O primeiro quadro intitula-se “O 2 de maio de 1808 em Madri: a luta contra os mamelucos” (El 2 de mayo de 1808 en Madrid: la lucha con los mamelucos) e retrata o levante dos cidadãos madrilenhos contra os invasores franceses. Os mamelucos eram membros de uma antiga milícia turco-egípcia, derrotada por Napoleão em 1798 e incorporada ao seu exército.

O segundo quadro designa-se “O 3 de maio de 1808 em Madri: os fuzilamentos na montanha do Príncipe Pio” (El 3 de mayo de 1808 en Madrid: los fusilamientos en la montaña del Príncipe Pío) e retrata a terrível vingança do exército francês, que executou centenas de rebeldes e, entre eles, muitos inocentes.

Este segundo quadro, de 1814, mede 2,66m x 3,45m. Em lugar de retratar heróis, como é de praxe, ele mostra as vítimas, aqueles cuja morte os transforma num símbolo poderoso da luta contra o inimigo opressor. O quadro é sombrio. O fuzilamento ocorre à noite e a única iluminação do local é uma grande lanterna no chão, que produz uma luz amarela e sombras fantasmagóricas.

Os soldados do pelotão de fuzilamento estão à direita do quadro. Goya não mostra seus rostos. Eles parecem autômatos irracionais, que executam sem discutir as ordens que recebem de seus superiores. Destacam-se por suas mochilas, seus casacos de lã de cores irregulares, porque não eram tingidos, pelos chapeús, no formato de um tronco de cone quase cilíndrico, sabres e fuzis. Estes últimos revelam um pormenor cruel: estão equipados com uma baioneta fixa, que Goya retratou com lâminas pontiagudas, talvez para desferir o golpe de misericórdia que abreviaria o sofrimento daqueles que não morressem de imediato.

O que mais impressiona, no entanto, são as vítimas, situadas no lado esquerdo do quadro, testemunhas mudas do horror da guerra. No chão, na parte inferior à esquerda, jazem alguns cadáveres ensangüentados. Um deles tem os braços abertos, sugerindo uma vítima crucificada. Acima destes, estão os homens sob a mira dos fuzis. Entre eles, um frade que reza com as mãos entrelaçadas. Talvez Goya esteja sugerindo que algumas das vítimas que estão ali sequer participaram dos eventos do dia anterior. Um outro leva as mãos à cabeça. Dois deles apresentam um semblante misto de pavor e incredulidade. O personagem central do quadro, com uma camisa branca que reflete a luz da grande lanterna, é o mais marcante. Ele mira seus algozes com os braços bem abertos e um olhar tão expressivo que dificilmente quem o vê se esquece dele. Ele parece assustado, como quem sabe que vai morrer. Ao mesmo tempo, dá a impressão altiva de quem pede que os soldados não errem e o deixem sofrer. Ele tem os braços abertos, como um crucificado, e exibe uma marca no centro da mão direita, semelhante a uma das chagas de Cristo.

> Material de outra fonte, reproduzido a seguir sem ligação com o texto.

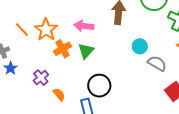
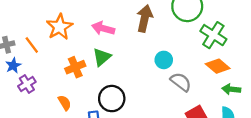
orange line: (22, 30) -> (32, 45), moved
orange cross: (63, 49) -> (75, 67), moved
purple cross: (41, 78) -> (27, 84), moved

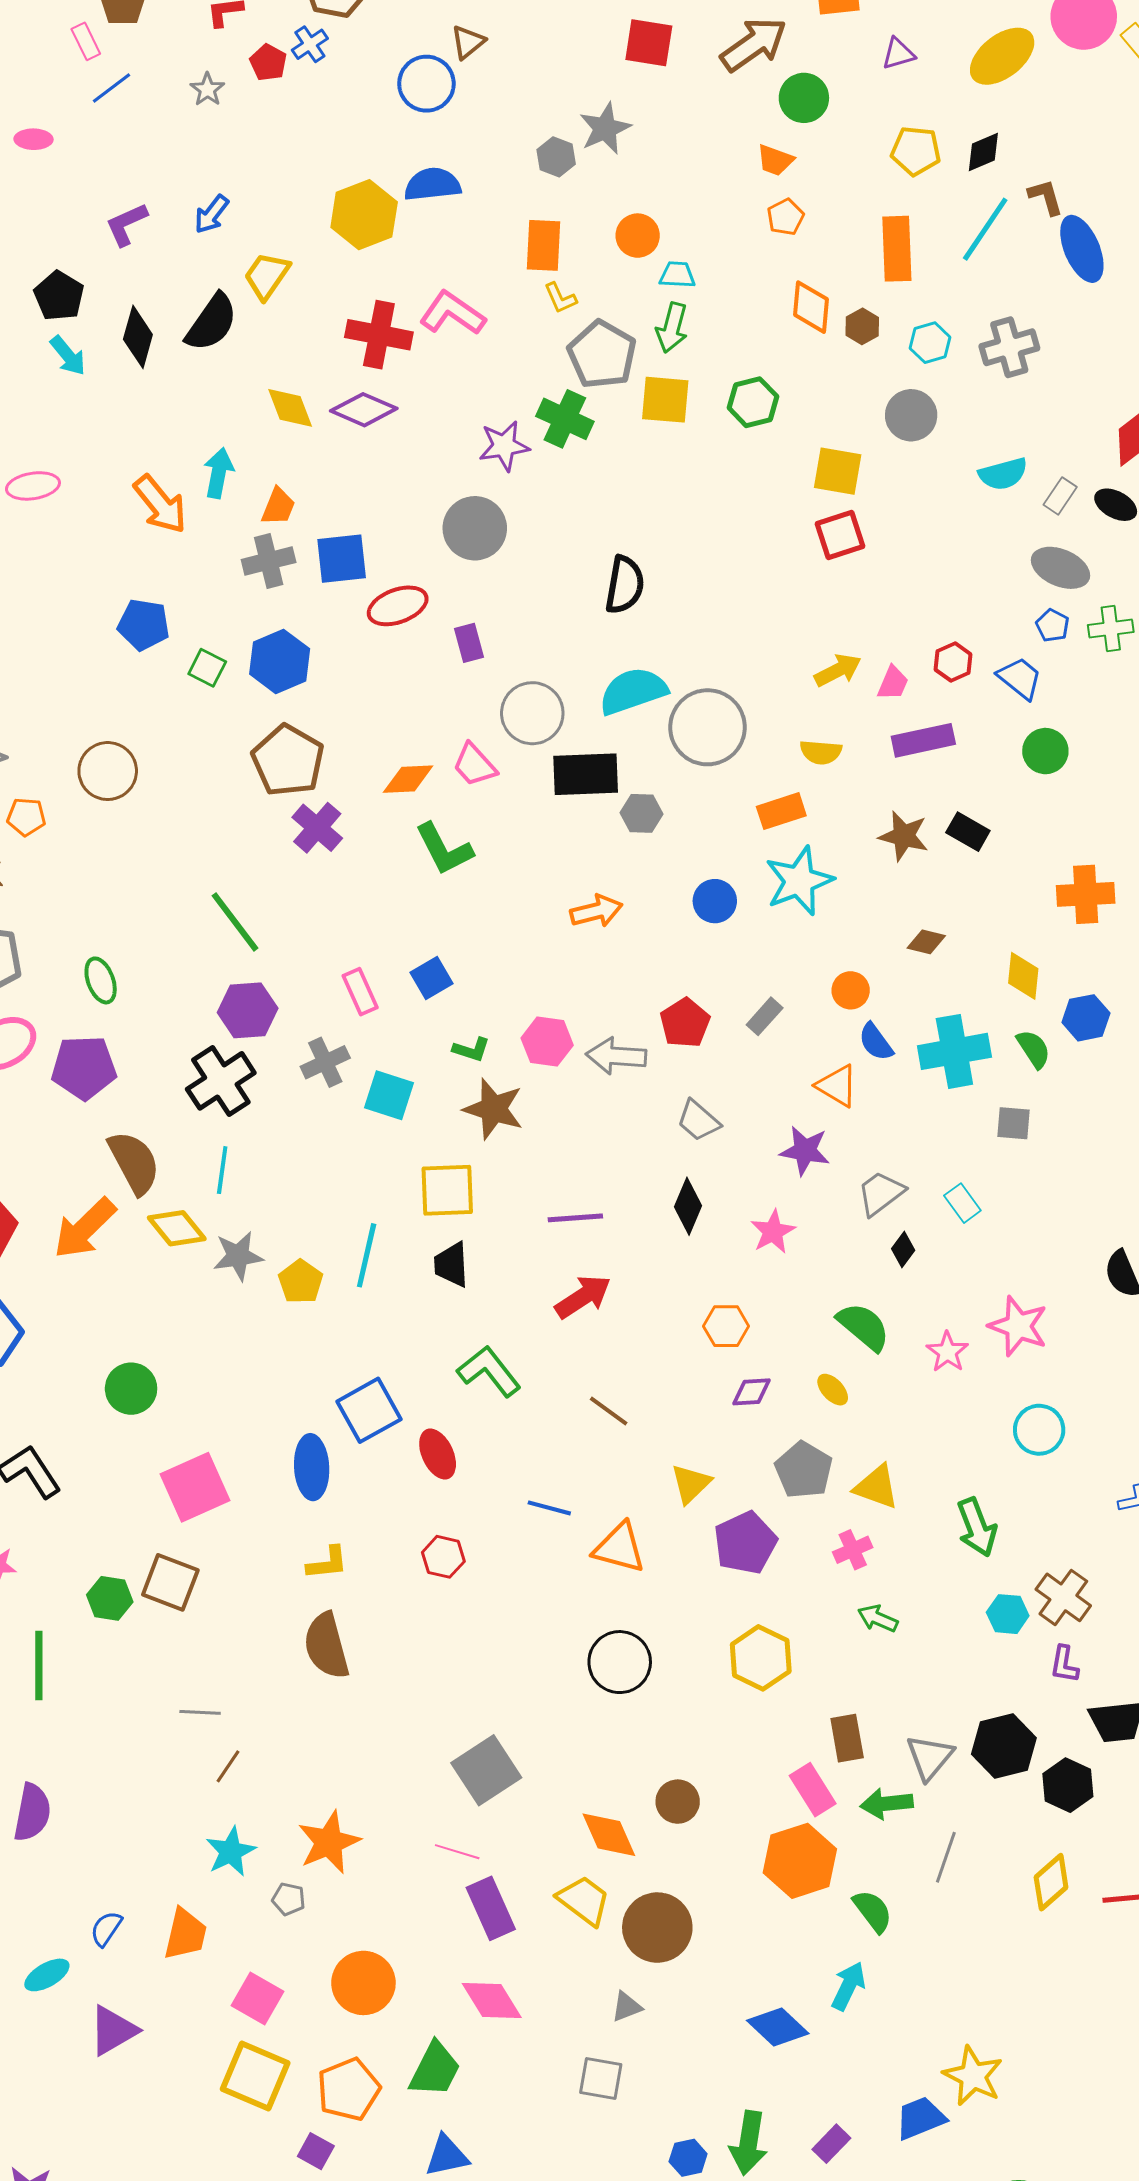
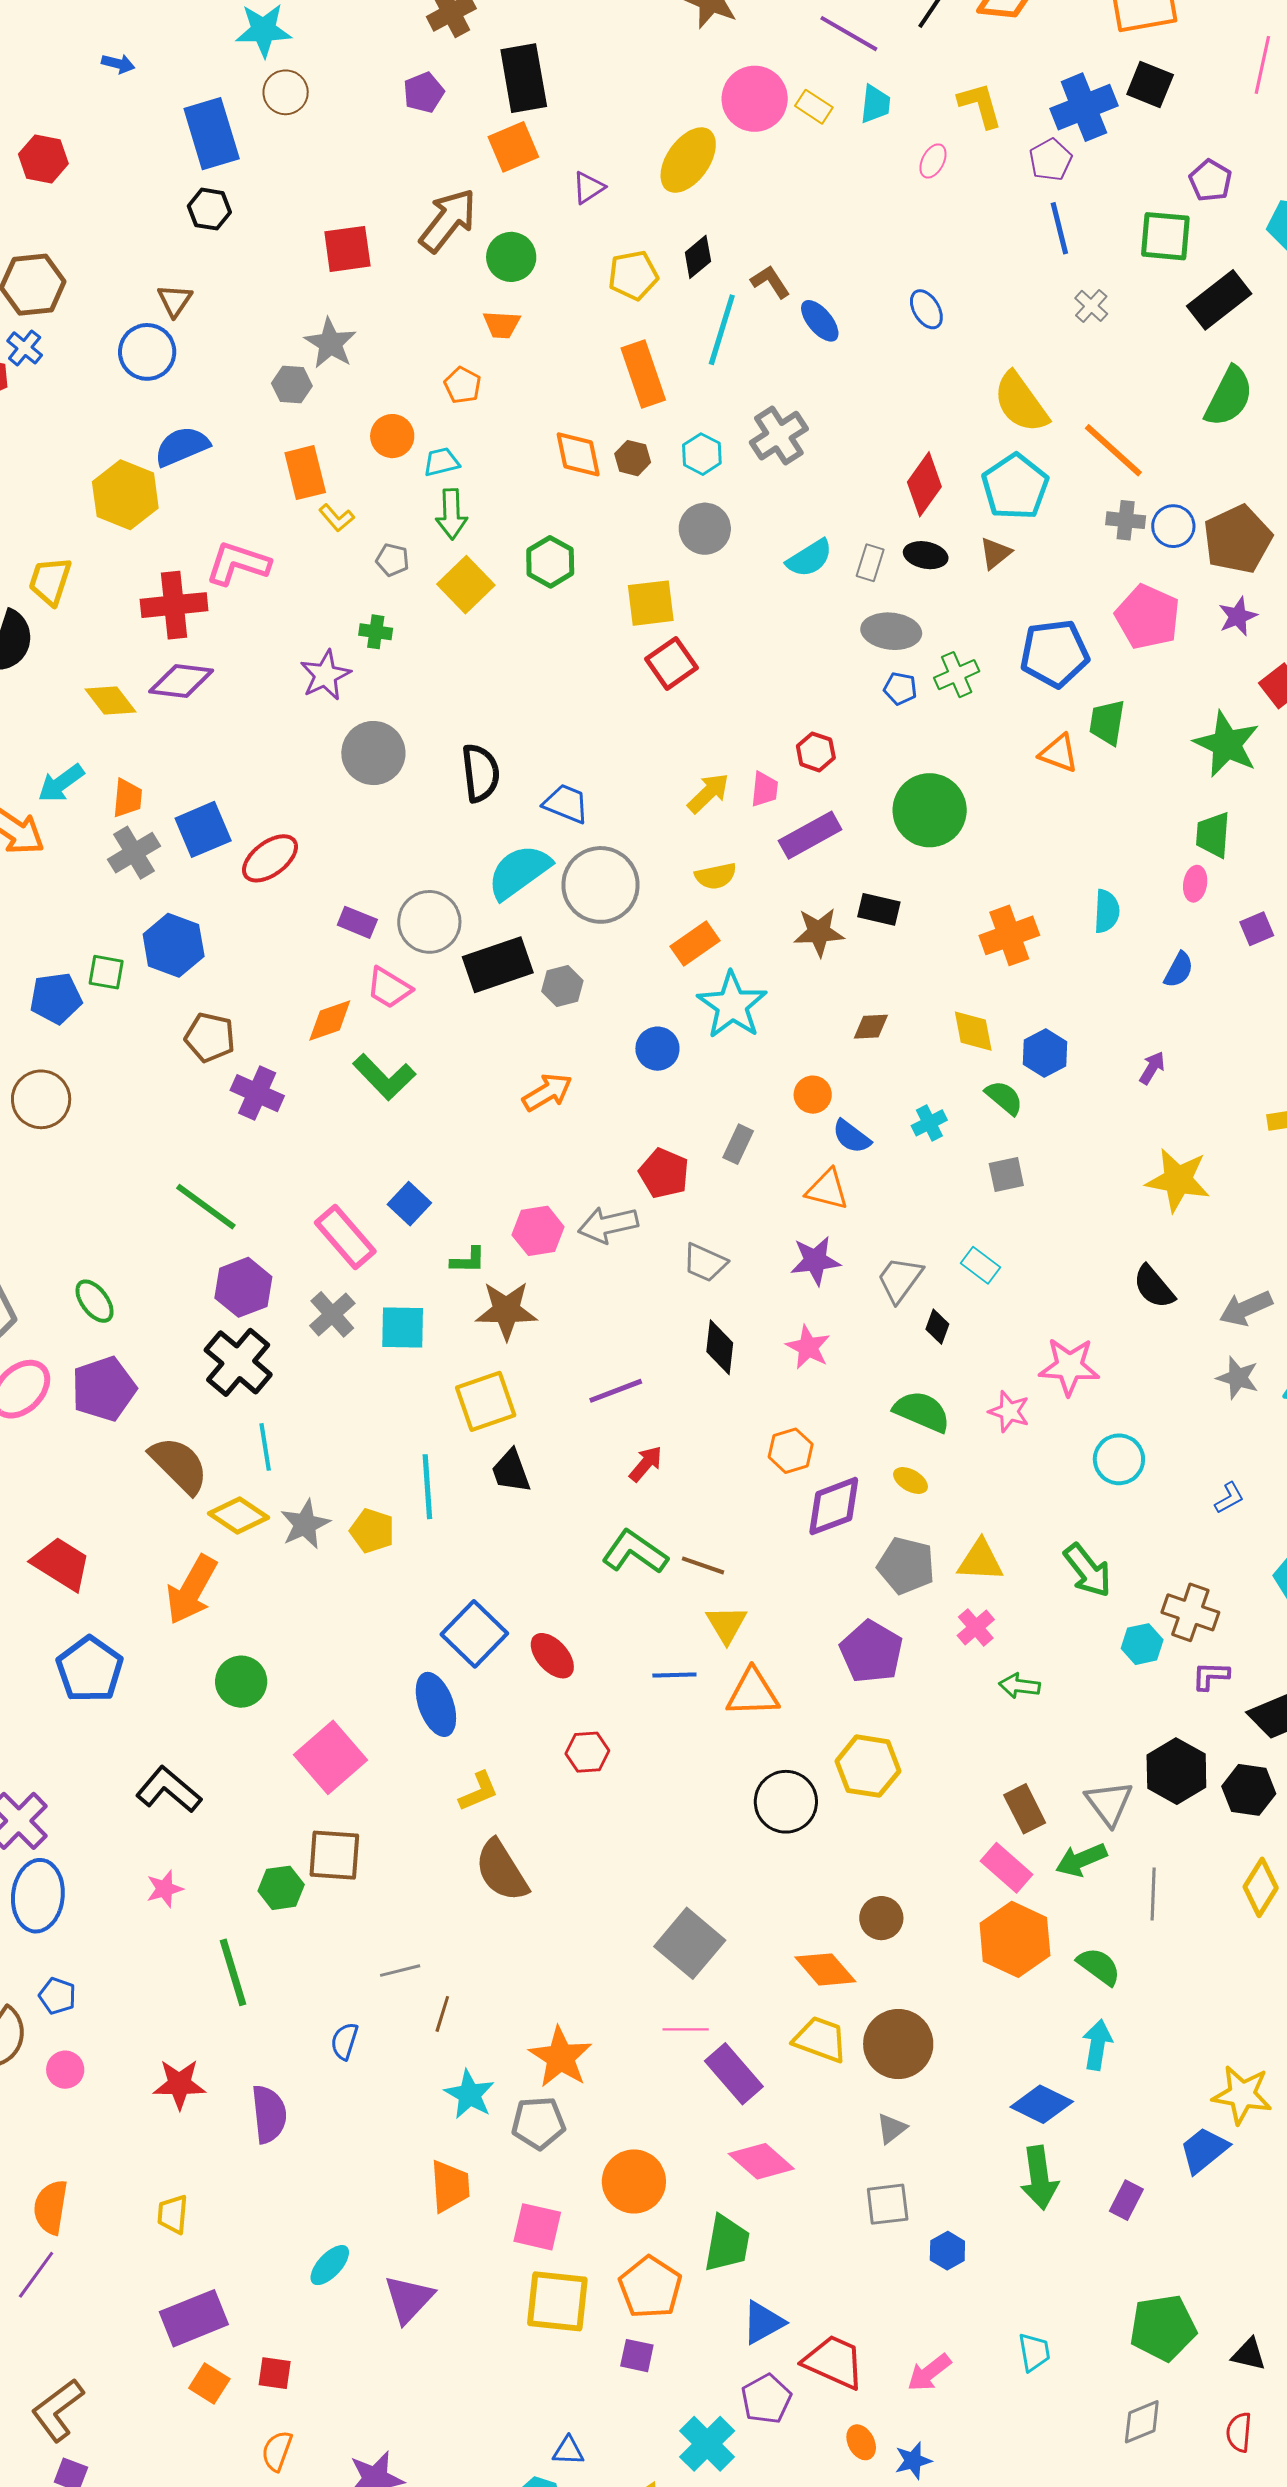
orange pentagon: (785, 217) -> (463, 385), moved
blue ellipse: (1082, 249) -> (820, 321), size x0.7
gray pentagon: (602, 355) -> (393, 560), size x0.5
yellow square: (665, 400) -> (466, 585), turned -32
green cross: (565, 419) -> (376, 632), size x0.6
cyan arrow: (219, 473) -> (61, 783), turned -120
gray circle: (475, 528) -> (373, 753), moved
blue pentagon: (144, 625) -> (56, 998), moved
purple rectangle: (469, 643) -> (357, 922), moved, turned -36
blue trapezoid: (1020, 678) -> (566, 804), moved
green circle: (1045, 751) -> (930, 810), size x1.6
brown pentagon: (288, 760) -> (210, 1037), size x0.7
pink rectangle: (360, 992) -> (345, 1237), size x1.4
cyan cross: (954, 1051) -> (929, 1123), size x0.5
orange arrow: (85, 1228) -> (192, 1590), moved
red arrow: (583, 1297) -> (646, 1464), size x0.7
green L-shape: (489, 1371) -> (635, 1552), moved
purple diamond: (751, 1392) -> (834, 1506), size x1.6
yellow triangle: (691, 1484) -> (726, 1624), moved
yellow hexagon: (761, 1658) -> (868, 1766), moved
purple L-shape: (1064, 1664) -> (1211, 1676), turned 99
gray pentagon: (289, 1899) -> (538, 2123), size x1.6
blue semicircle: (106, 1929) -> (344, 2041), moved
green arrow: (749, 2143) -> (1039, 2178), moved
blue hexagon: (688, 2158) -> (947, 2251), moved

À direita dos anteriores, um grupo de homens, igualmente aterrorizados, aguarda a vez de serem executados. O quadro parece sugerir que este é um processo contínuo, como se aquela cena simbolizasse uma rotina que se prolongaria pelos séculos vindouros.

Goya tinha razão. Ele sugestivamente incluiu numa de suas gravuras a legenda “o sono da razão produz monstros” (el sueño de la razón produce monstruos). É dever do artista desmascarar os monstros que se produzem quando a razão adormece e a força bruta passa a exercer seu poder.

No roteiro do filme do ator e diretor Kenneth Branagh (Hamlet – Screenplay, Introduction and Film Diary, Inglaterra, Random House, 1996), Hamlet sai de cena conforme as instruções de Fortimbrás: “Que quatro capitães/ Conduzam Hamlet, como um soldado, a um tablado” (Let four Captains bear Hamlet like a soldier to the stage) (5.1). O roteiro, no entanto, acrescenta uma orientação: ele seria “mantido no alto, como um crucificado” (held high in the crucifix position).

Certamente Goya concordaria com este final. Hamlet foi também uma vítima do “sono da razão”, à semelhança dos bravos patriotas retratados por ele.